I've always liked to think I was good with words - knew how to say things in a way that was appropriate for the subject...
I've wanted to write about Gramma since her death; just haven't found the words yet - but you, dear little bro of mine - you've summed it all up right here - you've captured exactly what that pit feels like
- that gap, that lacking that's missing in her absence and grandpa's - I've lived my whole life looking up to them.
People talk about legends like presidents and war heroes and mythical characters from civilizations bygone - yet these two stood head and shoulders above all of them - and you and I were privileged and honoured to have been caste from the mould of their offspring and shaped by their legacies and breathed the same Sag Lake air as them.
To anyone else, this may sound like mere gibberish, but I know you know exactly what I'm talking about, and you've mentioned that fact above - even as you say, if we were ignorant of the numerous lessons Grandpa and Gramma had tried to teach us in the blindness of our youth - they made the effort, and it wasn't in vein as the wisdom of years returns those lessons to us - we have not forgotten.
Our pastor has been speaking on forgotten virtues over the past several weeks - the most recent topic was the forgotten virtue of integrity.
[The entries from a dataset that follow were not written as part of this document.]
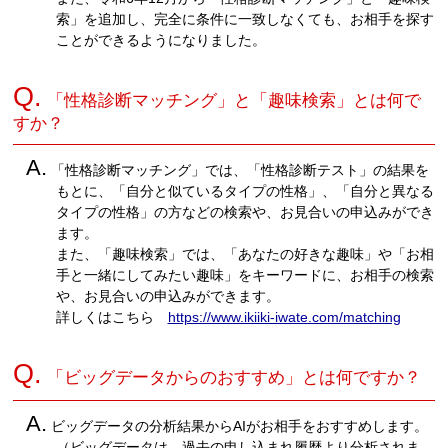
索」を追加し、完全に条件に一致しなくても、お相手を探す
ことができるようになりました。
Q.
「性格診断マッチング」と「趣味検索」とは何で
すか？
A.
「性格診断マッチング」では、「性格診断テスト」の結果を
もとに、「自分と似ているタイプの性格」、「自分と異なる
タイプの性格」の方などの検索や、お見合いの申込みができ
ます。
また、「趣味検索」では、「あなたの好きな趣味」や「お相
手と一緒にしてみたい趣味」をキーワードに、お相手の検索
や、お見合いの申込みができます。
詳しくはこちら
https://www.ikiiki-iwate.com/matching
Q.
「ビッグデータからのおすすめ」とは何ですか？
A.
ビッグデータの分析結果からAIがお相手をおすすめします。
（ビッグデータは、過去の申し込まれ履歴より分析されま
I can't think of two people who embody integrity more than Art and Dinna Madsen - uncompromising.
Sure they made their mistakes - everyone's human, but there's no one who would argue against the integrity of either - most definitely a forgotten virtue in this modern age, and I thank God for all the times we were able to spend with Gramma and Grandpa in this short existence we've had on this planet so far!
The incredibly massive multinational company I work for values integrity as one of its core values and credits this as one of its keys of success, and yet I have never met anyone there that even comes close to being of the same mould, cloth, metal that my grandparents came from!

I love you my brother, and count you as most blessed for having the honour of representing those of us who were incapable of making it to say goodbye to Gramma.
Thank you for your beautiful words of homage to Gramma and Grandpa here.